(Source data)
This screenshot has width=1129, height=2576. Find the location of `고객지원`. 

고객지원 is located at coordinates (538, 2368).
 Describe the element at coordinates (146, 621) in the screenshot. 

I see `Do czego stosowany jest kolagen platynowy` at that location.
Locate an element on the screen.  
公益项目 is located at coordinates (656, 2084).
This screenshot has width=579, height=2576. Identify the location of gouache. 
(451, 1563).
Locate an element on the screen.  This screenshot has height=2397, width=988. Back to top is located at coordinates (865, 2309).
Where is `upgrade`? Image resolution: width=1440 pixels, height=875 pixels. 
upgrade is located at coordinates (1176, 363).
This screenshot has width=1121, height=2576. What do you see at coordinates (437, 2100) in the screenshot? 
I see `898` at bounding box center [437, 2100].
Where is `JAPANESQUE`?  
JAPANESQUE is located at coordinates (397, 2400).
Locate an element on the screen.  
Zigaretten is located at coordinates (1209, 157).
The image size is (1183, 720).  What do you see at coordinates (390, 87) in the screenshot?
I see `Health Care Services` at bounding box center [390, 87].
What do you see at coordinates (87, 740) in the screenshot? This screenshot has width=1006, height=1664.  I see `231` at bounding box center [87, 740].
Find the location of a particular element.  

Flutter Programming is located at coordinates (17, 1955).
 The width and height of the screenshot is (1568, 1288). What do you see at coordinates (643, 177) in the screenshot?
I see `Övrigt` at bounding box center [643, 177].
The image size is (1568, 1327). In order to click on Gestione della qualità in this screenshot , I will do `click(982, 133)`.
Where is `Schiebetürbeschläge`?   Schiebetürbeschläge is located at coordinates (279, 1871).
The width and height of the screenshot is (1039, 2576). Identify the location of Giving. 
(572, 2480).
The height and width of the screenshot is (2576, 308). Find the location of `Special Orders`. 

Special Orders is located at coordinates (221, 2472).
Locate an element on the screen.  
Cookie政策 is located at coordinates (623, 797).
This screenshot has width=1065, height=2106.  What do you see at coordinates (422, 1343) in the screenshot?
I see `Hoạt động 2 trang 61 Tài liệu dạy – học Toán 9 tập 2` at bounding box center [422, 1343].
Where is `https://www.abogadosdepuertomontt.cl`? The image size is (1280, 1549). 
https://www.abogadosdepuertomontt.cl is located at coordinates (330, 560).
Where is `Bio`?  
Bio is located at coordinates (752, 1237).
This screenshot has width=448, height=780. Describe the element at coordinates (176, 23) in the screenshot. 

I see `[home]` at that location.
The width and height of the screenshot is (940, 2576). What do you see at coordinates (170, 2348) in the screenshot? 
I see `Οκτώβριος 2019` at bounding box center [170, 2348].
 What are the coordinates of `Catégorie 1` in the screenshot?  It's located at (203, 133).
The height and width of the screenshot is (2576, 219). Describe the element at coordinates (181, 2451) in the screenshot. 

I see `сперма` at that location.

**What is needed**
All of the data above needs to be given again exactly.

**Output of the task**
This screenshot has width=1129, height=2576. Find the location of `고객지원`. 

고객지원 is located at coordinates (538, 2368).
 Describe the element at coordinates (146, 621) in the screenshot. 

I see `Do czego stosowany jest kolagen platynowy` at that location.
Locate an element on the screen.  
公益项目 is located at coordinates (656, 2084).
This screenshot has width=579, height=2576. Identify the location of gouache. 
(451, 1563).
Locate an element on the screen.  This screenshot has height=2397, width=988. Back to top is located at coordinates (865, 2309).
Where is `upgrade`? Image resolution: width=1440 pixels, height=875 pixels. 
upgrade is located at coordinates (1176, 363).
This screenshot has width=1121, height=2576. What do you see at coordinates (437, 2100) in the screenshot? 
I see `898` at bounding box center [437, 2100].
Where is `JAPANESQUE`?  
JAPANESQUE is located at coordinates (397, 2400).
Locate an element on the screen.  
Zigaretten is located at coordinates (1209, 157).
The image size is (1183, 720).  What do you see at coordinates (390, 87) in the screenshot?
I see `Health Care Services` at bounding box center [390, 87].
What do you see at coordinates (87, 740) in the screenshot? This screenshot has width=1006, height=1664.  I see `231` at bounding box center [87, 740].
Find the location of a particular element.  

Flutter Programming is located at coordinates (17, 1955).
 The width and height of the screenshot is (1568, 1288). What do you see at coordinates (643, 177) in the screenshot?
I see `Övrigt` at bounding box center [643, 177].
The image size is (1568, 1327). In order to click on Gestione della qualità in this screenshot , I will do `click(982, 133)`.
Where is `Schiebetürbeschläge`?   Schiebetürbeschläge is located at coordinates (279, 1871).
The width and height of the screenshot is (1039, 2576). Identify the location of Giving. 
(572, 2480).
The height and width of the screenshot is (2576, 308). Find the location of `Special Orders`. 

Special Orders is located at coordinates (221, 2472).
Locate an element on the screen.  
Cookie政策 is located at coordinates (623, 797).
This screenshot has width=1065, height=2106.  What do you see at coordinates (422, 1343) in the screenshot?
I see `Hoạt động 2 trang 61 Tài liệu dạy – học Toán 9 tập 2` at bounding box center [422, 1343].
Where is `https://www.abogadosdepuertomontt.cl`? The image size is (1280, 1549). 
https://www.abogadosdepuertomontt.cl is located at coordinates (330, 560).
Where is `Bio`?  
Bio is located at coordinates (752, 1237).
This screenshot has width=448, height=780. Describe the element at coordinates (176, 23) in the screenshot. 

I see `[home]` at that location.
The width and height of the screenshot is (940, 2576). What do you see at coordinates (170, 2348) in the screenshot? 
I see `Οκτώβριος 2019` at bounding box center [170, 2348].
 What are the coordinates of `Catégorie 1` in the screenshot?  It's located at (203, 133).
The height and width of the screenshot is (2576, 219). Describe the element at coordinates (181, 2451) in the screenshot. 

I see `сперма` at that location.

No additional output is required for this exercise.